Thus far, the majority of published studies report on actions to reclassify external causes of mortality based on active tracing of cases at IML or based on data reported by the press.1 Deterministic linkage of accident databases (Mortality Information System - SIM, Hospital Information System of the Brazilian National Health System - SIH/SUS and Highway Police) was used to improve information in Five Brazilian state capitals in 2012 and 2013. This revealed the potential of this tool for qualifying deaths from external causes with ill-defined underlying causes.10

The purpose of our study was to describe the improvement of the quality of data on underlying cause of death from external causes by linking the databases of the Health, Public Security and Press sectors in the state of Rio de Janeiro, Brazil, in 2014.


This is a descriptive study of quality improvement, via deterministic data linkage, of data on deaths from external causes of undetermined intent and deaths from undetermined natural causes in the state of Rio de Janeiro in 2014.

Rio de Janeiro is one of Brazil’s 27 Federative Units, covering an area of 43,780.172 km². According to the 2010 demographic census, it is Brazil’s most populous state, accounting for 8.4% of the country’s population and having the highest population density of all Brazil’s Federative Units. The state has the country’s second largest gross domestic product and the third highest literacy rate.11

Rio de Janeiro has 12 IML facilities. SES/RJ’s Mortality Information System (SIM/SES/RJ) recorded 131,519 deaths in 2014, 105,943 (80.5%) of which were from natural causes with death certificates issued by health services, while 25,576 (19.5%) related to deaths referred to the state IML services. Of the 25,576 deaths referred to the IML services, external causes accounted for 13,916 (54.4%); 11,600 (45.6%) deaths from natural causes were referred to the IML services, 2,069 of which were from undetermined natural causes.

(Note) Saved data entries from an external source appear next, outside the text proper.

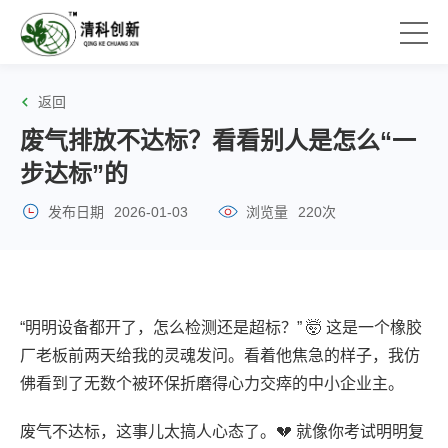
返回
废气排放不达标？看看别人是怎么“一
步达标”的
发布日期
2026-01-03
浏览量
220次
“明明设备都开了，怎么检测还是超标？” 🤯 这是一个橡胶
厂老板前两天给我的灵魂发问。看着他焦急的样子，我仿
佛看到了无数个被环保折磨得心力交瘁的中小企业主。
废气不达标，这事儿太搞人心态了。💔 就像你考试明明复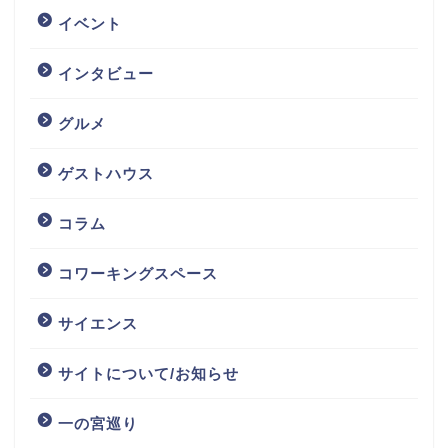
イベント
インタビュー
グルメ
ゲストハウス
コラム
コワーキングスペース
サイエンス
サイトについて/お知らせ
一の宮巡り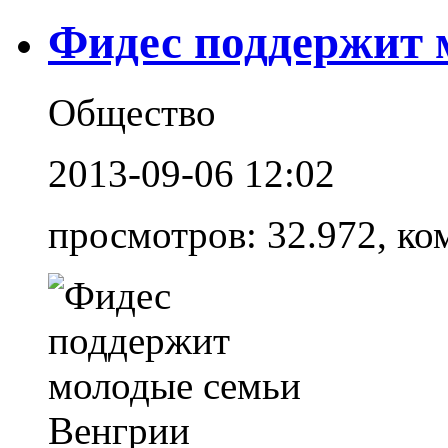
Фидес поддержит 
Общество
2013-09-06 12:02
просмотров: 32.972, ко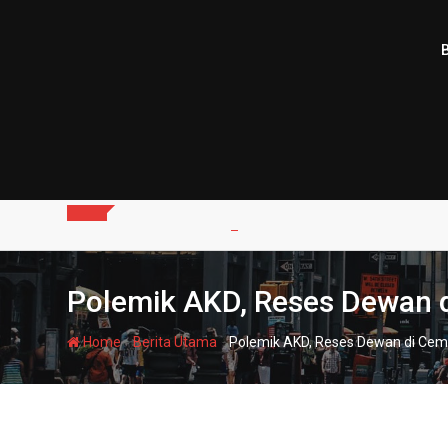
Skip
to
content
Polemik AKD, Reses Dewan 
-
-
Home
Berita Utama
Polemik AKD, Reses Dewan di Cem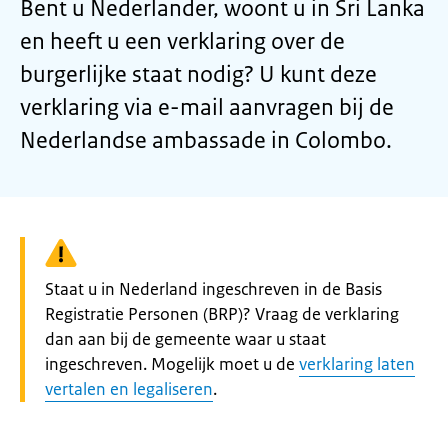
Bent u Nederlander, woont u in Sri Lanka
en heeft u een verklaring over de
burgerlijke staat nodig? U kunt deze
verklaring via e-mail aanvragen bij de
Nederlandse ambassade in Colombo.
Waarschuwing:
Staat u in Nederland ingeschreven in de Basis
Registratie Personen (BRP)? Vraag de verklaring
dan aan bij de gemeente waar u staat
ingeschreven. Mogelijk moet u de
verklaring laten
vertalen en legaliseren
.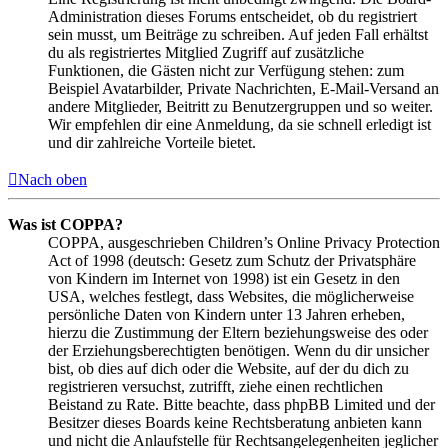
Administration dieses Forums entscheidet, ob du registriert
sein musst, um Beiträge zu schreiben. Auf jeden Fall erhältst
du als registriertes Mitglied Zugriff auf zusätzliche
Funktionen, die Gästen nicht zur Verfügung stehen: zum
Beispiel Avatarbilder, Private Nachrichten, E-Mail-Versand an
andere Mitglieder, Beitritt zu Benutzergruppen und so weiter.
Wir empfehlen dir eine Anmeldung, da sie schnell erledigt ist
und dir zahlreiche Vorteile bietet.
Nach oben
Was ist COPPA?
COPPA, ausgeschrieben Children’s Online Privacy Protection
Act of 1998 (deutsch: Gesetz zum Schutz der Privatsphäre
von Kindern im Internet von 1998) ist ein Gesetz in den
USA, welches festlegt, dass Websites, die möglicherweise
persönliche Daten von Kindern unter 13 Jahren erheben,
hierzu die Zustimmung der Eltern beziehungsweise des oder
der Erziehungsberechtigten benötigen. Wenn du dir unsicher
bist, ob dies auf dich oder die Website, auf der du dich zu
registrieren versuchst, zutrifft, ziehe einen rechtlichen
Beistand zu Rate. Bitte beachte, dass phpBB Limited und der
Besitzer dieses Boards keine Rechtsberatung anbieten kann
und nicht die Anlaufstelle für Rechtsangelegenheiten jeglicher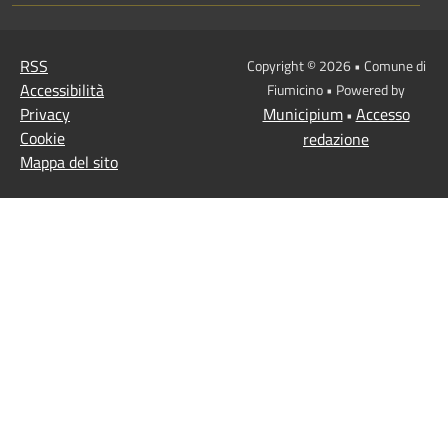
RSS
Copyright © 2026 • Comune di
Accessibilità
Fiumicino • Powered by
Privacy
Municipium
Accesso
•
Cookie
redazione
Mappa del sito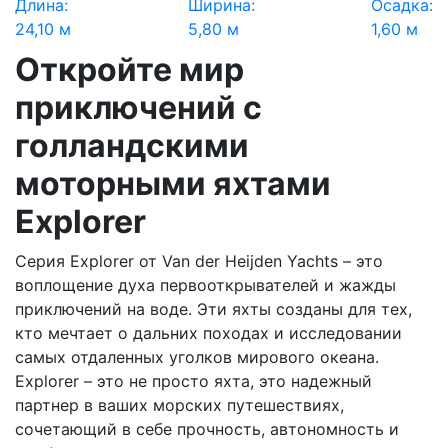
Длина:
Ширина:
Осадка:
24,10 м
5,80 м
1,60 м
Откройте мир
приключений с
голландскими
моторными яхтами
Explorer
Серия Explorer от Van der Heijden Yachts – это
воплощение духа первооткрывателей и жажды
приключений на воде. Эти яхты созданы для тех,
кто мечтает о дальних походах и исследовании
самых отдаленных уголков мирового океана.
Explorer – это не просто яхта, это надежный
партнер в ваших морских путешествиях,
сочетающий в себе прочность, автономность и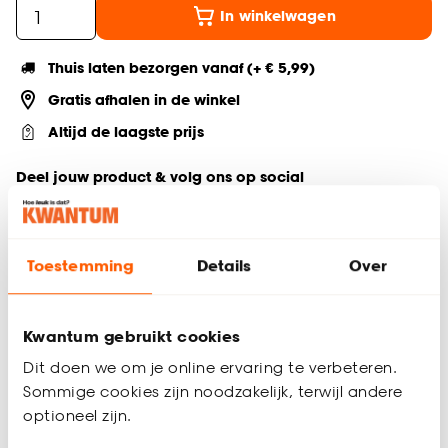
In winkelwagen
Thuis laten bezorgen vanaf (+ € 5,99)
Gratis afhalen in de winkel
Altijd de laagste prijs
Deel jouw product & volg ons op social
Toestemming
Details
Over
Productomschrijving
Sierkussen met roze hartjes
Langwerpig kussen van 30x50 cm
Kwantum gebruikt cookies
Gemaakt van 100% polyester
Dit doen we om je online ervaring te verbeteren.
Dit Louzy kussen is kleurrijk, roze van kleur en met speelse
Sommige cookies zijn noodzakelijk, terwijl andere
hartjes, perfect voor Valentijn en het hele jaar door. Dit
optioneel zijn.
langwerpig sierkussen van 30x50 cm is geschikt voor op de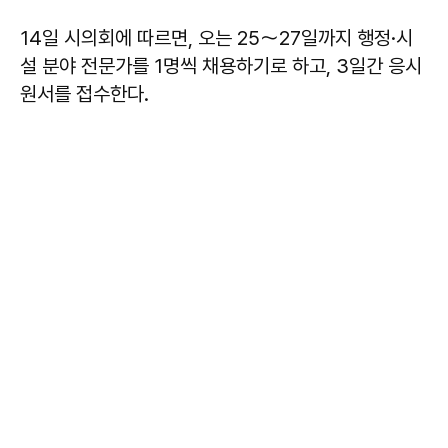
14일 시의회에 따르면, 오는 25～27일까지 행정·시
설 분야 전문가를 1명씩 채용하기로 하고, 3일간 응시
원서를 접수한다.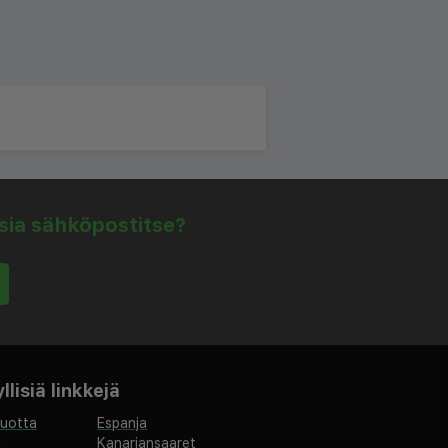
isia sähköpostitse?
lisiä linkkejä
vuotta
Espanja
a
Kanariansaaret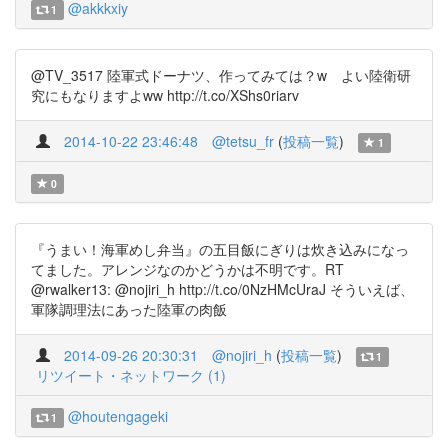
@akkkxiy
1
@TV_3517 陸軍式ドーナツ、作ってみては？w よい陸衛研
究にもなりますよww http://t.co/XShs0riarv
2014-10-22 23:46:48
@tetsu_fr
(
投稿一覧
)
1
0
『うまい！海軍めし弁当』の五目飯にぎりは炊き込みになっ
てました。アレンジなのかどうかは不明です。RT
@rwalker13: @nojiri_h http://t.co/0NzHMcUraJ そういえば、
軍隊調理法にあった陸軍の肉飯
2014-09-26 20:30:31
@nojiri_h
(
投稿一覧
)
1
リツイート・ネットワーク (1)
@houtengageki
1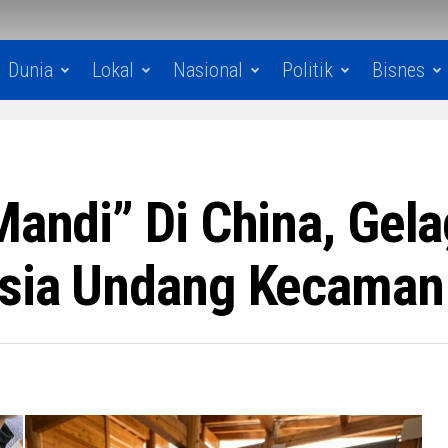
Dunia
Lokal
Nasional
Politik
Bisnes
 Mandi” Di China, Gel
aysia Undang Kecaman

SIM was the primary data source on deaths. SIM records were linked with the Public Security databases (IML and Civil Police) and, in a complementary manner, were also linked with SAMU and press records. The database using the press as its source is comprised of information gathered through daily reading of electronic media by a technical SES/RJ staff member. The key variables used for data linkage were the name of the deceased person, their age and the municipality in which death occurred. The time taken between the process being begun and the correction of the qualified data on the SIM system, and this data then being made available for our study’s database and tabulation using Tabnet, was around ten months.

All deaths from external causes of undetermined intent (ICD: Y10-Y34) and undetermined natural causes (ICD: R99) certified by IML in 2014 were investigated.

Sociodemographic data were obtained from information recorded on the SIM system databases: sex (male, female or unknown), age range (in years: 0-9, 10-19, 20-39, 40-59, 60-69, 70 or over, unknown), race/skin color (white, black, brown, other [yellow or indigenous], unknown), place of death (health establishment, household, public thoroughfare, others) and administrative region (Baia da Ilha Grande, Baixada Litorânea, Centro-Sul, Médio Paraíba, Metropolitana I, Metropolitana II, Noroeste, Norte, Serrana, others).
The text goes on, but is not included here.